錬金術の授業
今、目の前では錬金術の授業が行われている。
教壇に立つのは【ヤグルマ・レイカ】先生だ。
彼女は白衣に眼鏡をかけた知的でスマートな女性だ。
言葉遣いも丁寧で聞き取りやすく、とても興味深い授業をしていた。
しかし、授業に私は集中する事が出来ていなかった。
なぜなら【錬金術】という存在への疑念があるからだ。
それもこれも、師匠やアーモンド先生による影響だろう。
そうして二人の姿を思い浮かべていると、ヤグルマ先生が私を呼んだ。
「大角さん」
「え、あっ、はいっ」
我に返って返事をすると、ヤグルマ先生はわざわざ私の元へとやって来た。
「いいですか大角さん、錬金術というものは魔女としての素質ではなく、才能を磨くことが重要になります。
あなたの様に恵まれない血筋であっても、優秀な魔女になる事ができる道です、ぜひとも集中して聞いておいてくださいね」
やわらかい口調だったが、言っている事は厳しい様に聞こえた。
それは、呆けていた私に対しての注意であり、全面的に私が悪い。
私はその注意で気が引き締まり、より一層に錬金術の授業に没頭した。
すると、隣で一緒に授業を受けていたペラさんが大きなあくびをしていた。
かわいいあくびをするペラさん。
そんな彼女越しにアルバ様が見えた。
彼は、男女問わず人に囲まれた生活を送っている様子が見えた。
そして、私の前では見せない笑顔を振りまくその姿に見惚れた。
その姿こそが昔から知るアルバ様の姿だ。
だからこそ、悔しい気持ちと自らの不甲斐なさに思わずため息が出た。
すると、ペラさんが私を見つめてきた。
「あら、大きなため息をついてるわね、どうかしたの?」
「あ、いや・・・・・・」
「教えてカイア、相談に乗るわよ?」
「えっと、実は昨日、アルバ様に変な事を言われたのです」
「へぇ、どんな事を言われたの?」
「属性見学の後に師匠、じゃなくて、リードさんとお話しする機会があったんです」
「へぇ、それで?」
「それで、アルバ様にその様子を見られていたようで、リードさんを誘惑をしたんじゃないか、と、言われまして」
「ぷっ」
ペラさんは噴き出すように笑った。
だが、すぐに口元を押さえながら笑う様子を見せ始めた。
「ふふふ、誘惑、ふふふふふっ」
「ペラさん何かご存じなのですか?」
「まぁね、有名な昔話よ」
「すみません、私は無知なので良ければ詳しく聞かせてくれませんか?」
「そんな詳しく話すほどでもないわよ。昔から魔法界では女が男の魔力を吸い取るって話があるの。
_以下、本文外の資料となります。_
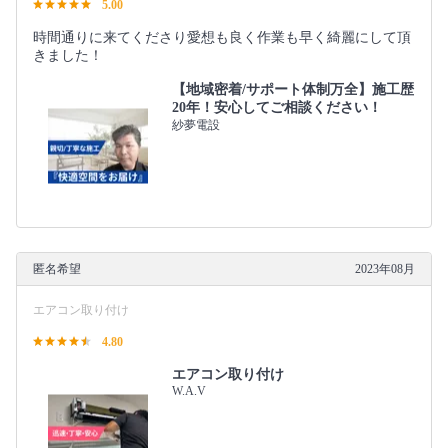
5.00
時間通りに来てくださり愛想も良く作業も早く綺麗にして頂
きました！
【地域密着/サポート体制万全】施工歴
20年！安心してご相談ください！
紗夢電設
匿名希望
2023年08月
エアコン取り付け
4.80
エアコン取り付け
W.A.V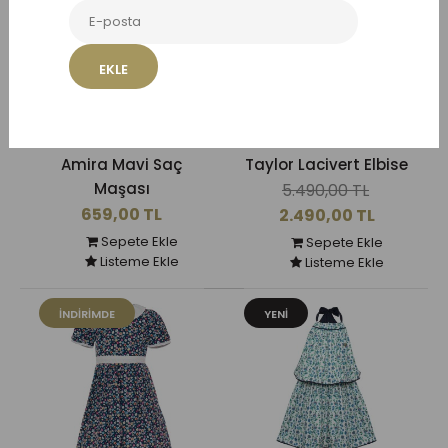
EKLE
Amira Mavi Saç
Taylor Lacivert Elbise
Maşası
5.490,00 TL
659,00 TL
2.490,00 TL
Sepete Ekle
Sepete Ekle
Listeme Ekle
Listeme Ekle
İNDIRIMDE
YENI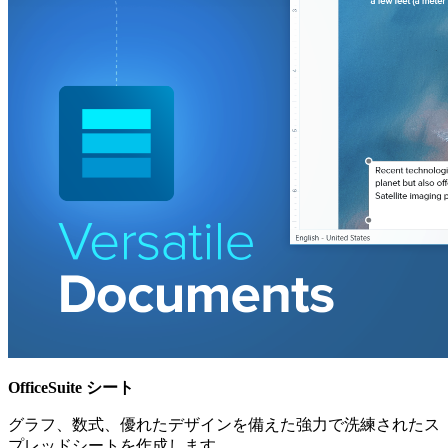
OfficeSuite シート
グラフ、数式、優れたデザインを備えた強力で洗練されたス
プレッドシートを作成します。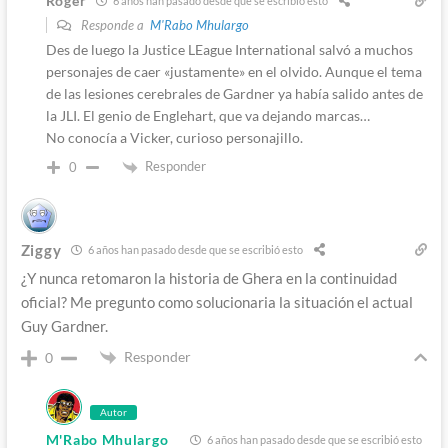
Roger
6 años han pasado desde que se escribió esto
Responde a
M'Rabo Mhulargo
Des de luego la Justice LEague International salvó a muchos
personajes de caer «justamente» en el olvido. Aunque el tema
de las lesiones cerebrales de Gardner ya había salido antes de
la JLI. El genio de Englehart, que va dejando marcas…
No conocía a Vicker, curioso personajillo.
Responder
0
Ziggy
6 años han pasado desde que se escribió esto
¿Y nunca retomaron la historia de Ghera en la continuidad
oficial? Me pregunto como solucionaria la situación el actual
Guy Gardner.
Responder
0
Autor
M'Rabo Mhulargo
6 años han pasado desde que se escribió esto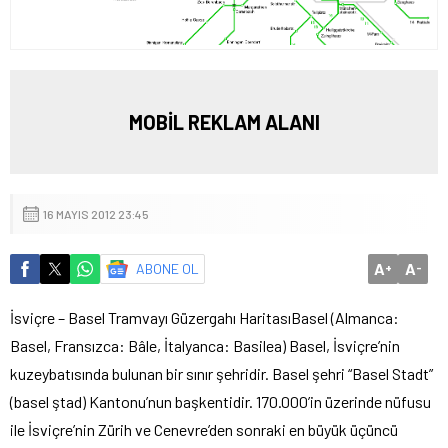
MOBİL REKLAM ALANI
16 MAYIS 2012 23:45
A
A
ABONE OL
+
-
İsviçre – Basel Tramvayı Güzergahı Haritası
Basel (Almanca:
Basel, Fransızca: Bâle, İtalyanca: Basilea) Basel, İsviçre’nin
kuzeybatısında bulunan bir sınır şehridir. Basel şehri “Basel Stadt”
(basel ştad) Kantonu’nun başkentidir. 170.000’in üzerinde nüfusu
ile İsviçre’nin Zürih ve Cenevre’den sonraki en büyük üçüncü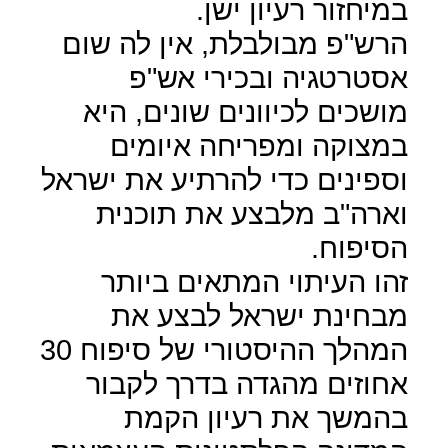
במיחזור רעיון ישן.
הרש"פ מבולבלת, אין לה שום
אסטרטגיה ובכירי אש"פ
מושכים לכיוונים שונים, היא
במצוקה ומפריחה איומים
וספינים כדי להרתיע את ישראל
וארה"ב מלבצע את תוכנית
הסיפוח.
זהו העיתוי המתאים ביותר
מבחינת ישראל לבצע את
המהלך ההיסטורי של סיפוח 30
אחוזים מהגדה בדרך לקבור
בהמשך את רעיון הקמת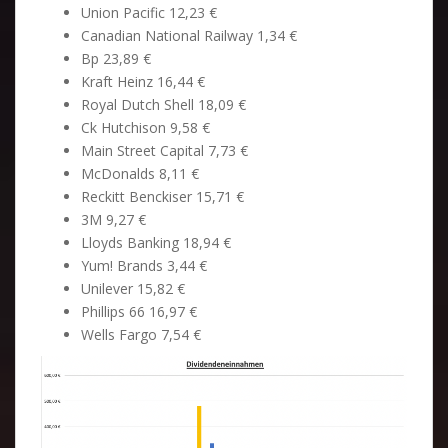
Union Pacific 12,23 €
Canadian National Railway 1,34 €
Bp 23,89 €
Kraft Heinz 16,44 €
Royal Dutch Shell 18,09 €
Ck Hutchison 9,58 €
Main Street Capital 7,73 €
McDonalds 8,11 €
Reckitt Benckiser 15,71 €
3M 9,27 €
Lloyds Banking 18,94 €
Yum! Brands 3,44 €
Unilever 15,82 €
Phillips 66 16,97 €
Wells Fargo 7,54 €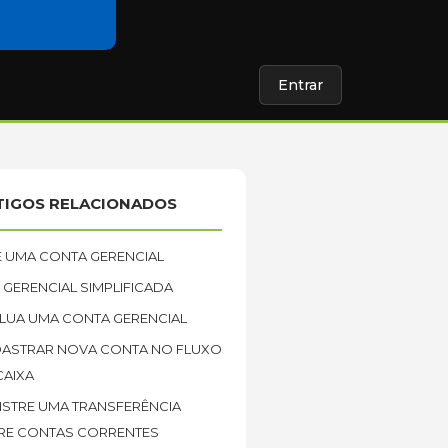
Entrar
TIGOS RELACIONADOS
E UMA CONTA GERENCIAL
 GERENCIAL SIMPLIFICADA
LUA UMA CONTA GERENCIAL
ASTRAR NOVA CONTA NO FLUXO
CAIXA
ISTRE UMA TRANSFERÊNCIA
RE CONTAS CORRENTES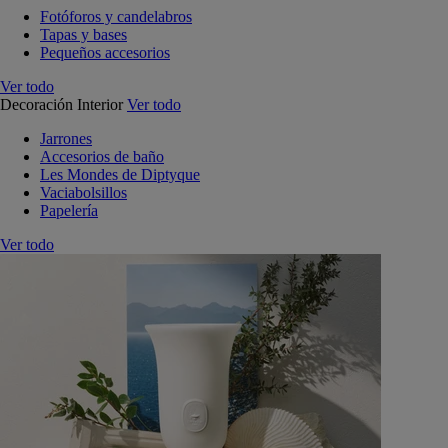
Fotóforos y candelabros
Tapas y bases
Pequeños accesorios
Ver todo
Decoración Interior
Ver todo
Jarrones
Accesorios de baño
Les Mondes de Diptyque
Vaciabolsillos
Papelería
Ver todo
女は魔女としての力を高めるために男を誘惑して、魔力を根こそぎ奪い取るってね」
「へぇ、そんな話があるんですね」
「よくある昔話よ、私も小さい頃、耳にタコができるかと思う位には聞かされたわ」
「知りませんでした」
「魔法界の歴史にもそう言った文献はあるけれど、そのどれもが眉唾なモノばかりで信ぴょう性に欠けるわ。
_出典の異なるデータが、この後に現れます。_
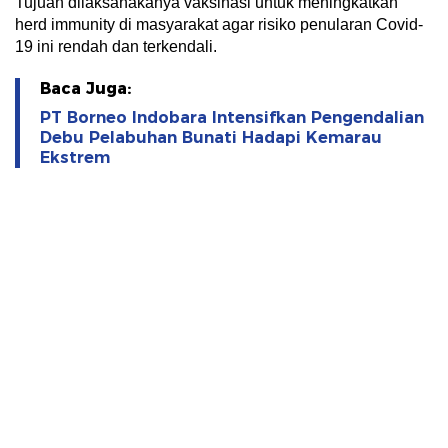
Tujuan dilaksanakanya vaksinasi untuk meningkatkan
herd immunity di masyarakat agar risiko penularan Covid-
19 ini rendah dan terkendali.
Baca Juga:
PT Borneo Indobara Intensifkan Pengendalian
Debu Pelabuhan Bunati Hadapi Kemarau
Ekstrem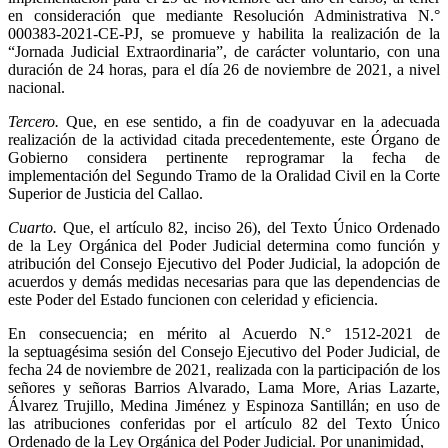
en consideración que mediante Resolución Administrativa N.°
000383-2021-CE-PJ, se promueve y habilita la realización de la
“Jornada Judicial Extraordinaria”, de carácter voluntario, con una
duración de 24 horas, para el día 26 de noviembre de 2021, a nivel
nacional.
Tercero.
Que, en ese sentido, a fin de coadyuvar en la adecuada
realización de la actividad citada precedentemente, este Órgano de
Gobierno considera pertinente reprogramar la fecha de
implementación del Segundo Tramo de la Oralidad Civil en la Corte
Superior de Justicia del Callao.
Cuarto.
Que, el artículo 82, inciso 26), del Texto Único Ordenado
de la Ley Orgánica del Poder Judicial determina como función y
atribución del Consejo Ejecutivo del Poder Judicial, la adopción de
acuerdos y demás medidas necesarias para que las dependencias de
este Poder del Estado funcionen con celeridad y eficiencia.
En consecuencia; en mérito al Acuerdo N.° 1512-2021 de
la septuagésima sesión del Consejo Ejecutivo del Poder Judicial, de
fecha 24 de noviembre de 2021, realizada con la participación de los
señores y señoras Barrios Alvarado, Lama More, Arias Lazarte,
Álvarez Trujillo, Medina Jiménez y Espinoza Santillán; en uso de
las atribuciones conferidas por el artículo 82 del Texto Único
Ordenado de la Ley Orgánica del Poder Judicial. Por unanimidad,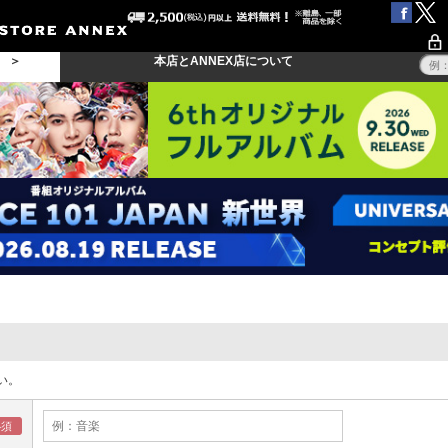
る ＞
本店とANNEX店について
い。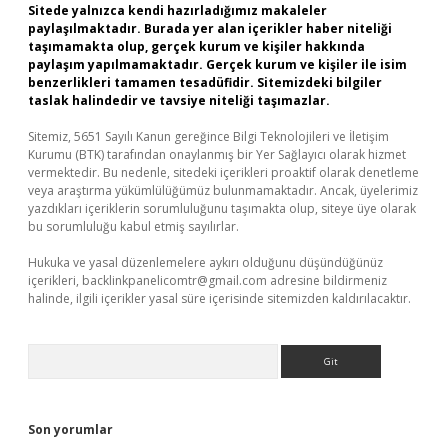
Sitede yalnızca kendi hazırladığımız makaleler
paylaşılmaktadır. Burada yer alan içerikler haber niteliği
taşımamakta olup, gerçek kurum ve kişiler hakkında
paylaşım yapılmamaktadır. Gerçek kurum ve kişiler ile isim
benzerlikleri tamamen tesadüfidir. Sitemizdeki bilgiler
taslak halindedir ve tavsiye niteliği taşımazlar.
Sitemiz, 5651 Sayılı Kanun gereğince Bilgi Teknolojileri ve İletişim
Kurumu (BTK) tarafından onaylanmış bir Yer Sağlayıcı olarak hizmet
vermektedir. Bu nedenle, sitedeki içerikleri proaktif olarak denetleme
veya araştırma yükümlülüğümüz bulunmamaktadır. Ancak, üyelerimiz
yazdıkları içeriklerin sorumluluğunu taşımakta olup, siteye üye olarak
bu sorumluluğu kabul etmiş sayılırlar.
Hukuka ve yasal düzenlemelere aykırı olduğunu düşündüğünüz
içerikleri,
backlinkpanelicomtr@gmail.com
adresine bildirmeniz
halinde, ilgili içerikler yasal süre içerisinde sitemizden kaldırılacaktır.
Arama
Son yorumlar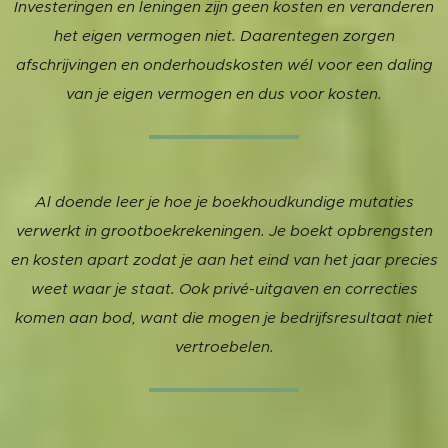
Investeringen en leningen zijn geen kosten en veranderen
het eigen vermogen niet. Daarentegen zorgen
afschrijvingen en onderhoudskosten wél voor een daling
van je eigen vermogen en dus voor kosten.
Al doende leer je hoe je boekhoudkundige mutaties
verwerkt in grootboekrekeningen. Je boekt opbrengsten
en kosten apart zodat je aan het eind van het jaar precies
weet waar je staat. Ook privé-uitgaven en correcties
komen aan bod, want die mogen je bedrijfsresultaat niet
vertroebelen.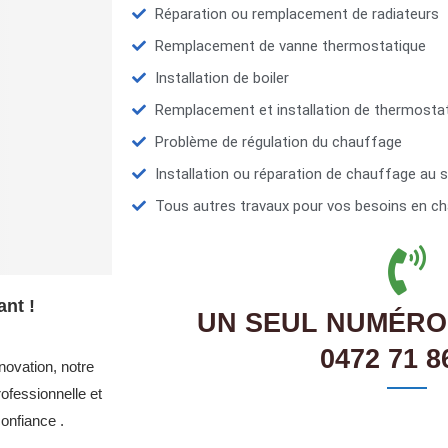
Réparation ou remplacement de radiateurs
Remplacement de vanne thermostatique
Installation de boiler
Remplacement et installation de thermosta
Problème de régulation du chauffage
Installation ou réparation de chauffage au s
Tous autres travaux pour vos besoins en ch
nt !
UN SEUL NUMÉRO
0472 71 8
novation, notre
ofessionnelle et
onfiance .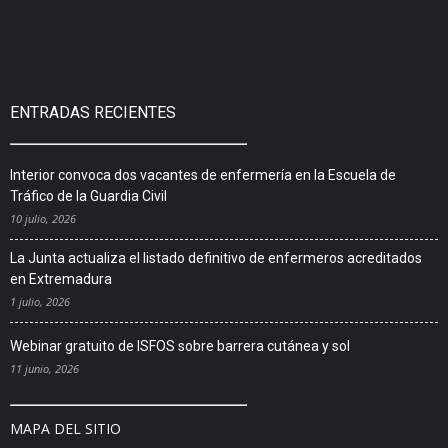
ENTRADAS RECIENTES
Interior convoca dos vacantes de enfermería en la Escuela de
Tráfico de la Guardia Civil
10 julio, 2026
La Junta actualiza el listado definitivo de enfermeros acreditados
en Extremadura
1 julio, 2026
Webinar gratuito de ISFOS sobre barrera cutánea y sol
11 junio, 2026
MAPA DEL SITIO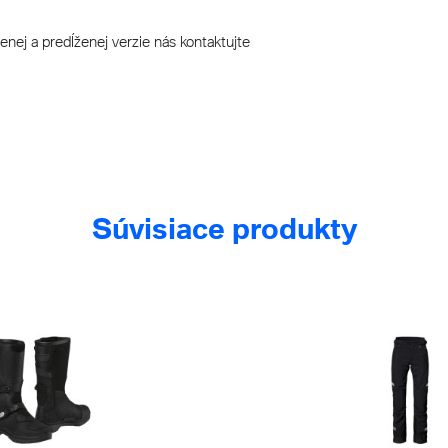
nej a predĺženej verzie nás kontaktujte
Súvisiace produkty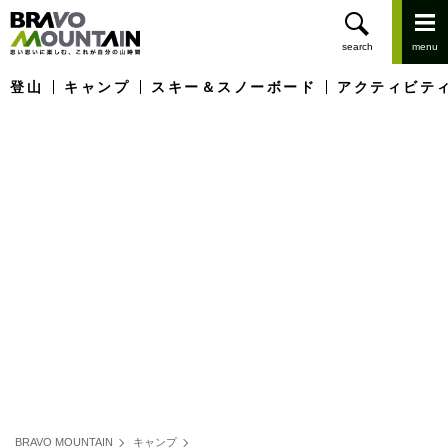
登山
キャンプ
スキー＆スノーボード
アクティビテ
BRAVO MOUNTAIN
キャンプ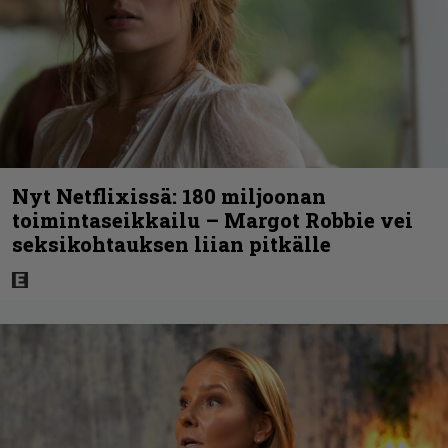
Nyt Netflixissä: 180 miljoonan
toimintaseikkailu – Margot Robbie vei
seksikohtauksen liian pitkälle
それに、その話が本当だったならば今頃魔法界は優秀な女であふれかえっていなければならない、そうは思わない?」
「なるほど・・・・・・」
「勿論だけど、魔女を目指す者としてそういう眉唾で些細な事も見逃すことはできない。けれど、ちゃんと知識を持った上で真偽を見極めることも重要なのよ」
とても勉強になるペラさんの言葉。
その助言に錬金術の授業そっちのけで彼女の言葉をノートに書きこんだ。
「魔法界においての男女の均衡は保たれている方だと思うわ、それはつまり優秀な男も多いという事。ただし、杖道に関して言えば男の方が有利かもしれないわね」
突如出てきた【杖道】という言葉。
私はその言葉がとても気になった。
思えば入学時の案内でそうした科目が気になっていたのを思い出した。
「杖道、そう言えばそのような科目があるのは知っていますが、具体的にどのようなことをされるのですか?」
「簡単よ、棒を持って戦うの」
「え・・・・・・」
その言葉を聞いた途端、野蛮なイメージが脳裏をよぎった。
そして、ファンタジーの世界をぶち壊す様なものに思えた。